Isotope shift of $^{40,42,44,48}$Ca in the $4s\,^2 \rm{S}_{\frac{1}{2}} \rightarrow 4p\,^2\rm{P}_{\frac{3}{2}}$ transition

TL;DR

This study presents highly precise isotope shift measurements of calcium isotopes in the D2 transition, revealing a relativistic effect on the field shift factor through a King-plot analysis.

Contribution

It provides improved isotope shift data for calcium isotopes and demonstrates the relativistic influence on the field shift factor between D1 and D2 transitions.

Findings

Isotope shift measurements improved by a factor of 5-10.

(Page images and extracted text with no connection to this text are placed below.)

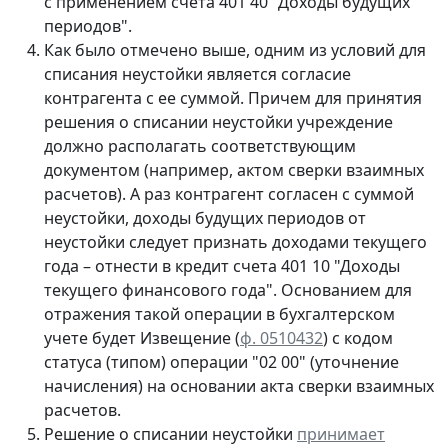
с применением счета 401 40 "Доходы будущих
периодов".
Как было отмечено выше, одним из условий для
списания неустойки является согласие
контрагента с ее суммой. Причем для принятия
решения о списании неустойки учреждение
должно располагать соответствующим
документом (например, актом сверки взаимных
расчетов). А раз контрагент согласен с суммой
неустойки, доходы будущих периодов от
неустойки следует признать доходами текущего
года – отнести в кредит счета 401 10 "Доходы
текущего финансового года". Основанием для
отражения такой операции в бухгалтерском
учете будет Извещение (
ф. 0510432
) с кодом
статуса (типом) операции "02 00" (уточнение
начисления) на основании акта сверки взаимных
расчетов.
Решение о списании неустойки
принимает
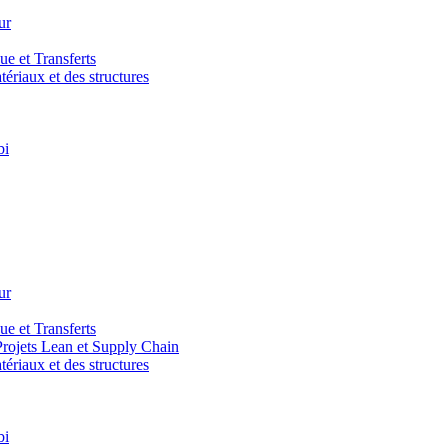
ur
e et Transferts
riaux et des structures
bi
ur
e et Transferts
ojets Lean et Supply Chain
riaux et des structures
bi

The field shift factor in D2 is about 1.8% larger than in D1.

Relativistic effects influence the wave function contributions to isotope shifts.

Abstract

We report on improved isotope shift measurements of the isotopes $^{40,42,44,48}$Ca in the $4s\,^2 \rm{S}_{\frac{1}{2}} \rightarrow 4p\,^2\rm{P}_{\frac{3}{2}}$ (D2) transition using collinear laser spectroscopy. Accurately known isotope shifts in the $4s\,^2 \rm{S}_{\frac{1}{2}} \rightarrow 4p\,^2\rm{P}_{\frac{1}{2}}$ (D1) transition were used to calibrate the ion beam energy with an uncertainty of $\Delta U \approx \pm 0.25$ V. The accuracy in the D2 transition was improved by a factor of $5 - 10$. A King-plot analysis of the two transitions revealed that the field shift factor in the D2 line is about 1.8(13) % larger than in the D1 transition which is ascribed to relativistic contributions of the $4p_{1/2}$ wave function.